SPEAKING OUT FOR DUE PROCESS: Members of civil rights commission oppose ‘disregard for rule of law’ over campus sexual assault rules.

Two members of the U.S. Commission on Civil Rights have written a letter to Congress opposing the budget increase to the Department of Education for sexual assault enforcement they say disregards the rule of law.

Gail Heriot, a law professor at the University of San Diego, and attorney Peter Kirsanow sent the letter last Thursday outlining the dangers of allowing the Department’s Office for Civil Rights to continue adjudicating sexual assaults without providing due process rights to the students involved.

“[W]e have noticed a disturbing pattern of disregard for the rule of law at OCR,” the Heriot and Kirsanow wrote. “That office has all-too-often been willing to define perfectly legal conduct as unlawful.”

“Though OCR may claim to be under-funded, its resources are stretched thin largely because it has so often chosen to address violations it has made up out of thin air,” the letter added. “Increasing OCR’s budget would in effect reward the agency for frequently over-stepping the law. It also would provide OCR with additional resources to undertake more ill-considered initiatives for which it lacks authority.”

One example the letter gave of such an overreach is of sexual assault enforcement at colleges and universities.

The letter states that the now-infamous 2011 “Dear Colleague” letter, which sparked the current issues with how sexual assault is handled on campus, required universities to lower the burden of proof used in disciplinary hearings from the “clear and convincing” evidence standard to the “preponderance of the evidence” standard.
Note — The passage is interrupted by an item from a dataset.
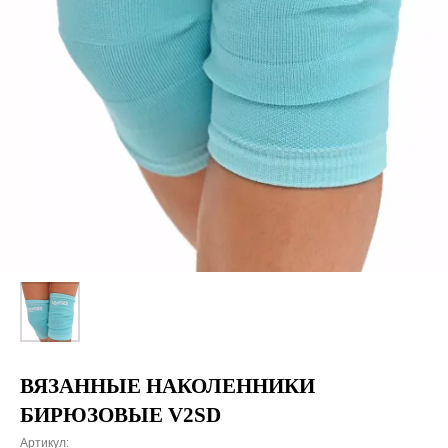
ВЯЗАННЫЕ НАКОЛЕННИКИ
БИРЮЗОВЫЕ V2SD
Артикул:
The lower standard requires administrators to be just 50.01 percent sure the accuser is telling the truth over the accused, which in today’s society where there is immense federal pressure to expel accused students (whether there is even any evidence) makes it all the more dangerous.

The letter stated that nowhere in the text of Title IX, which has been used to justify the school’s need to adjudicate outside the justice system, or in earlier Office for Civil Rights regulations does it state such a low burden be used.

OCR should be defunded. And Congress should have hearings in which university presidents are grilled about the many cases in which falsely accused students were abused.